Backup and restore in Azure SQL Data Warehouse

Learn how backup and restore works in Azure SQL Data Warehouse. Use data warehouse backups to restore your data warehouse to a restore point in the primary region. Use geo-redundant backups to restore to a different geographical region.

What is backup and restore?

A data warehouse backup is the copy of your database that you can use to restore a data warehouse. Since SQL Data Warehouse is a distributed system, a data warehouse backup consists of many files that are located in Azure storage. A data warehouse backup includes both local database snapshots and geo-backups of all the databases and files that are associated with a data warehouse.

A data warehouse restore is a new data warehouse that is created from a backup of an existing or deleted data warehouse. The restored data warehouse re-creates the backed-up data warehouse at a specific time. Restoring your data warehouse is an essential part of any business continuity and disaster recovery strategy because it re-creates your data after accidental corruption or deletion.
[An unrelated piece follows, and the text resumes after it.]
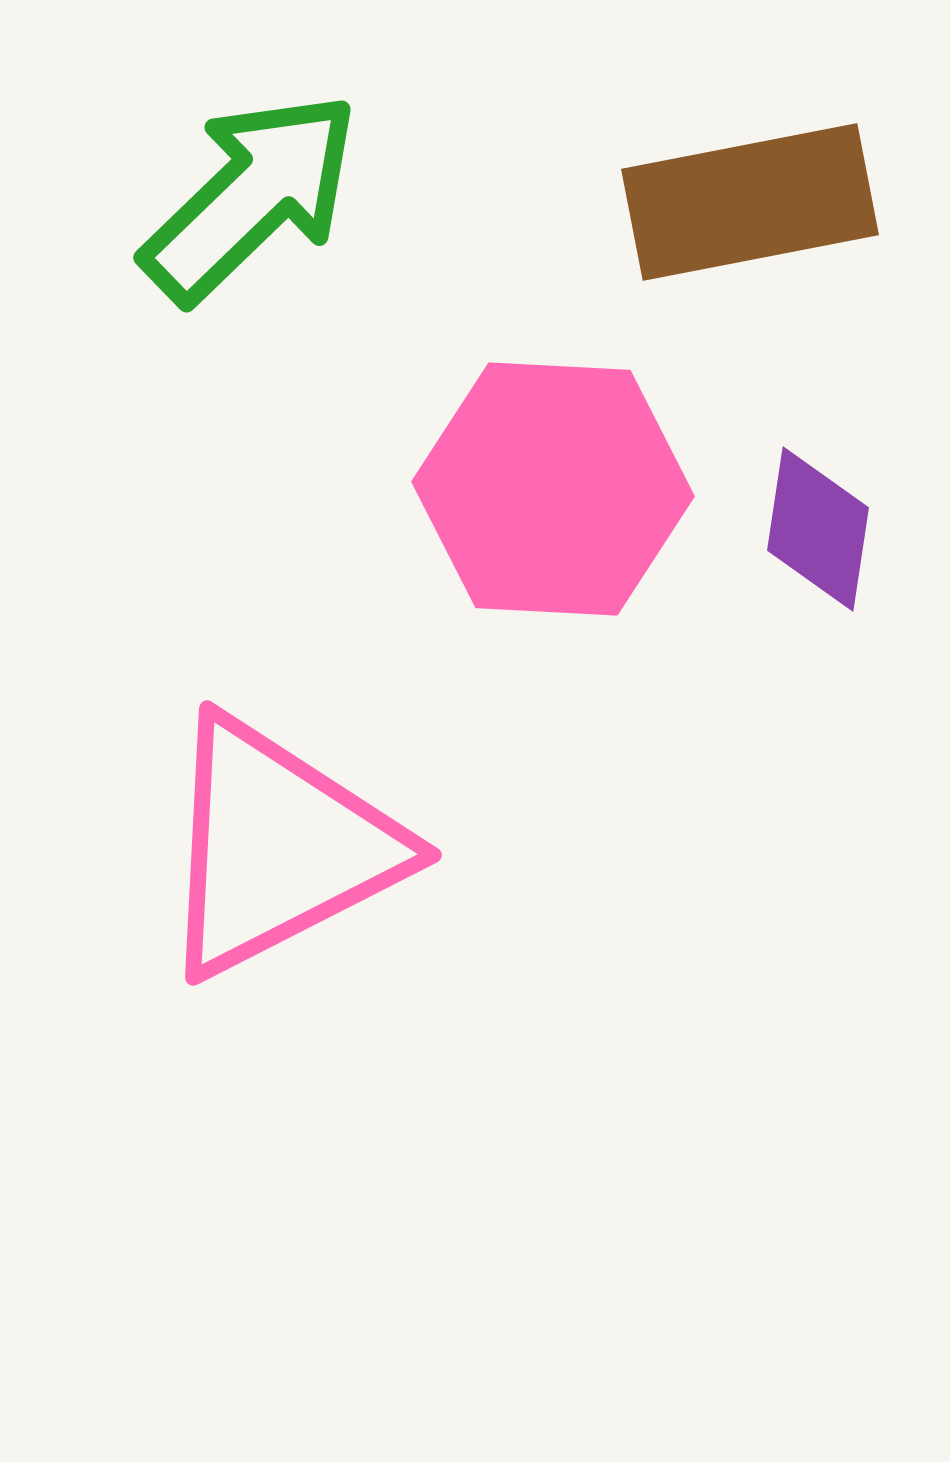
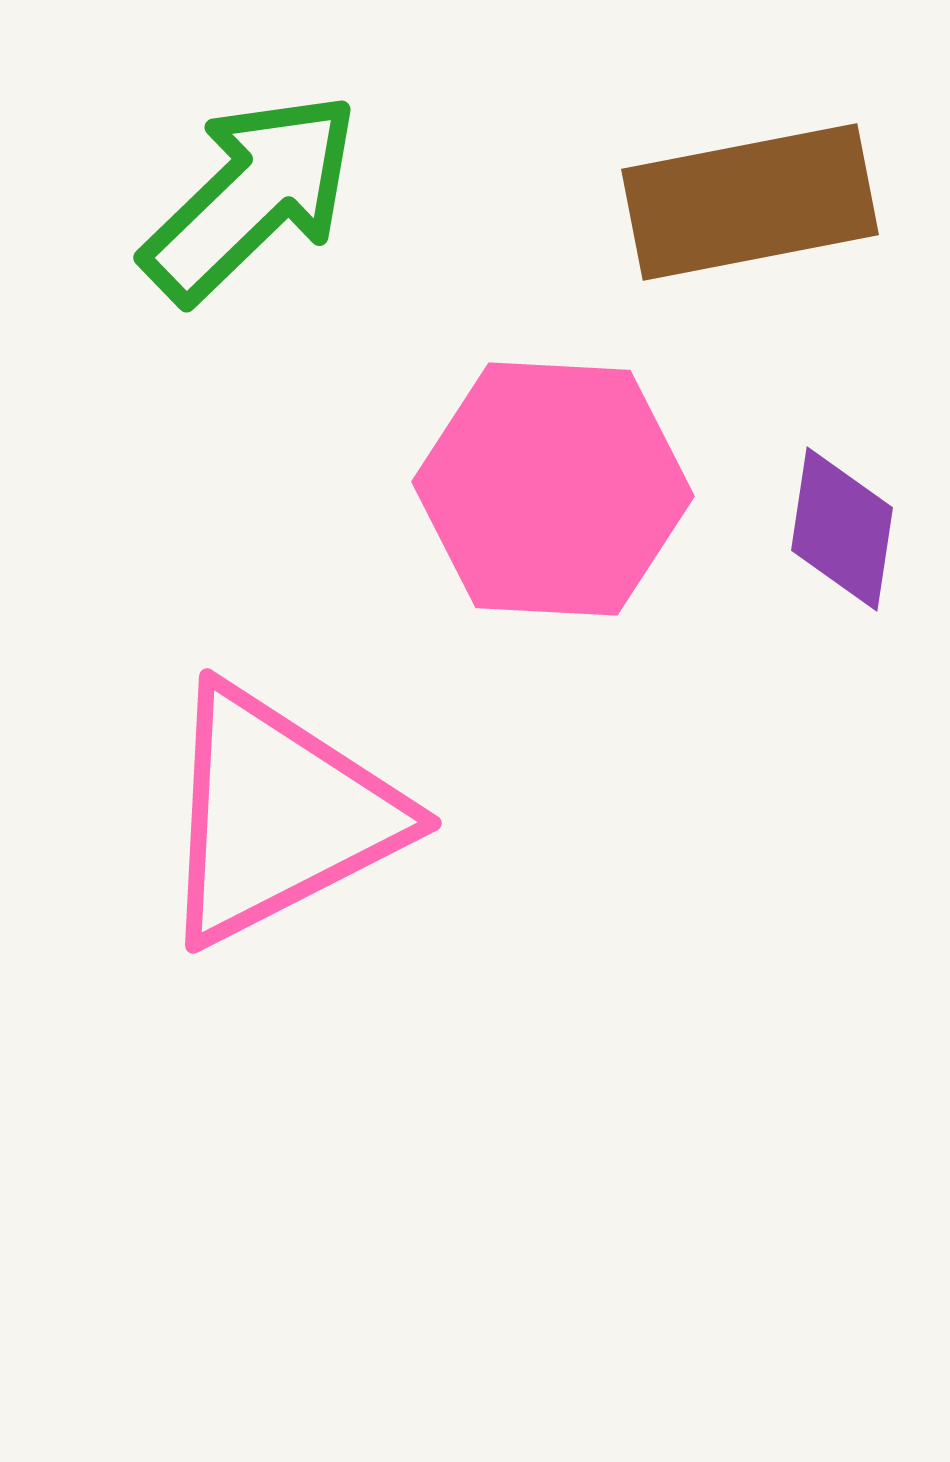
purple diamond: moved 24 px right
pink triangle: moved 32 px up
Both local and geographical restores are part of SQL Data Warehouse's disaster recovery capabilities.

Automatic Restore Points

Local snapshots are a built-in feature of the service which creates automatic restore points. You do not have to enable this capability.

SQL Data Warehouse takes snapshots of your data warehouse throughout the day creating restore points that are available for seven days. SQL Data Warehouse supports an eight hour recovery point objective (RPO). You can restore your data warehouse in the primary region from any one of the snapshots taken in the past seven days.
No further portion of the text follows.